Saccharomyces cerevisiae strain X2180 (MNN4+) and the genetically related MNN4 knock-out strain YKL201c BY4742 (MATa his3 leu2 lys2 ura3 MNN4 (ATCC 4017034)) were also used (Winzeler et al. 1999). The deletion mutant YKL201c is derived from strain S288C. Strain X2180 is also derived from strain S288C, but arose through spontaneous diploidization (Mortimer and Johnston 1986). Absence of phosphate in the wall of strain YKL201c was confirmed by the inability of the strain to stain with Alcian Blue. They were grown at 30°C in YPD (yeast extract-peptone-glucose) for 24 h at 130 rpm.
Preparation of samples for rapid freezing, freeze drying, and rotary shadowing (FDS)

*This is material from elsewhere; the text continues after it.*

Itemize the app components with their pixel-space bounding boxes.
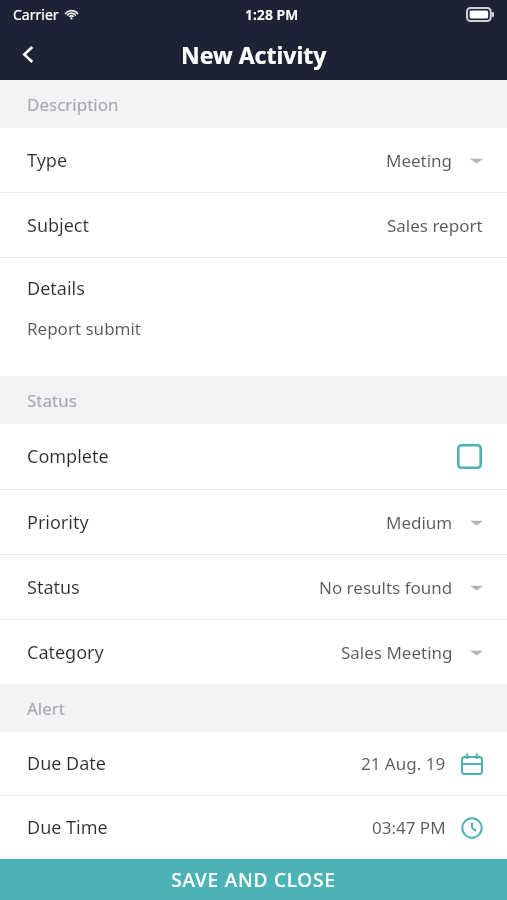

Yeasts were grown to early stationary phase, washed, pelleted by centrifugation, and shipped on ice to Frank Macaluso at the Albert Einstein College of Medicine for FDS. The procedure for FDS was based on the description of Hartwig (1992). A slurry of live yeast was placed on a thin gelatin cushion on a specimen mount of the rapid freezing apparatus (CF100; Life Cell Corp., Branchburg, NJ) and frozen by slamming them into a liquid nitrogen-cooled copper block. Freezing tabs containing the frozen yeast were transferred to a liquid nitrogen-cooled stage of a freeze fracture apparatus (CFE-50; Cressington, Watford, UK), the stage temperature raised to –90° for 30 min, and rotary shadowed at a 45° angle with 1.2–1.3 nm tantalum-tungsten followed by 2.5 nm carbon at 90°. Replicas were separated from the freezing tabs with 25% hydrofluoric acid, washed in distilled water, and picked up on formvar-coated grids. The samples were observed using a JEOL 100CX transmission electron microscope at 100 kV. By convention, images were viewed as negatives.
Cell wall protein extraction
Cell wall proteins were extracted using DTT essentially as previously described (Hazen et al. 1990). Briefly, yeast cells were washed three times with cold deionized water and suspended to 2.0 x 108 cells/mL in prewarmed (37°C) Tris HCl-EDTA buffer (0.2 M Tris, 0.005 M sodium ethylenediamine tetracetic acid, pH 8.6). DTT was added to a final concentration of 0.05 M, and the cell suspension was incubated with shaking (150 rpm) at 37°C for 60 min. Cells were removed by centrifugation and the supernatant fluid was dialyzed against four changes of distilled H2O. Proteins were concentrated by centrifugal ultrafiltration (Amicon Ultra, 5000 MWCO, Millipore, Billerica, MA). Preliminary experiments demonstrated that DTT treatment was not lethal to cells. Cell wall proteins were also extracted using a ß-1,3-glucanase (Zymolyase) as described elsewhere (Singleton and Hazen 2004).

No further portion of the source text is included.